Naturally, in a healthy family, the parents will kiss, cuddle, touch, and, when necessary, nurse their children. The difference, however, between the normal affection of a healthy family and the unsaid sexual acts of incestuous family is not the outward act itself but the charge behind the act which the parent feels. A kiss may be fine in one family, but in another family, when the parents act with a heavy sexual charge, and the child instinctively picks up on that charge, then the same kiss becomes an incestuous assault. One boy described how his mother had his brothers hold him down when he was as old as twelve, to push an enema tube into his rectum. He was constantly in hospital for constipation. The hospital quite unwittingly encouraged the mother to commit this gross act of indecency upon her child.

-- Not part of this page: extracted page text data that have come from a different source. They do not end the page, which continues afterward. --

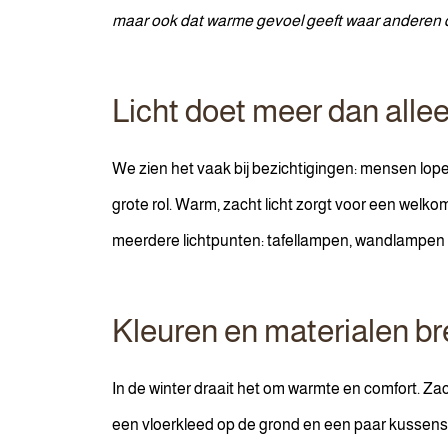
maar ook dat warme gevoel geeft waar anderen di
Licht doet meer dan allee
We zien het vaak bij bezichtigingen: mensen lope
grote rol. Warm, zacht licht zorgt voor een welkom 
meerdere lichtpunten: tafellampen, wandlampen of
Kleuren en materialen br
In de winter draait het om warmte en comfort. Zach
een vloerkleed op de grond en een paar kussens i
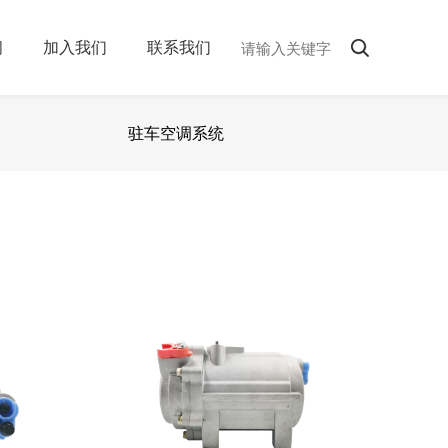
闻
加入我们
联系我们
驻车空调系统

The whole subject of incest is so huge that it will be the subject of our next book, but suffice it to say that incest is endemic in our Western society. It has always been said that incest is the last taboo which, once removed, heralds the destruction of a civilisation. The Criminal Law Revision Committee suggested in its October of 1980 Working Paper on Sexual Offences that a father should no longer be prosecuted if he has sexual intercourse with his daughter, provided she is over twenty-one. If society follows this pattern of moral decline, the future for children in this country looks even bleaker than the present.

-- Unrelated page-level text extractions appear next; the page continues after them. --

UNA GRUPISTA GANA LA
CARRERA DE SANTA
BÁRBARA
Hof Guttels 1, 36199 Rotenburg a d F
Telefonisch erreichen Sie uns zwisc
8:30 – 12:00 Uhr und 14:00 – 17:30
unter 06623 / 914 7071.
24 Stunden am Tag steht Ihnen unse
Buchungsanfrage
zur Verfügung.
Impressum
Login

The major problem is that many of the people who organise this country and make all the major decisions, both morally and financially, do so not out of an altruistic love of mankind, but out of a deep greedy need of self-service. They got where they are by a ruthless driving ambition which is the by-product of a violent personality. Happy, contented human beings seldom seek high office. They prefer the warmth and love of good relationships to long hours spent in meetings or in offices. The people who run our society are the last people to listen to any attempts to organise changes, to improve and to protect the lives of children. Such prospects threaten their lives, their personal power over their own families, and above all, their control over the defenceless and frightened children.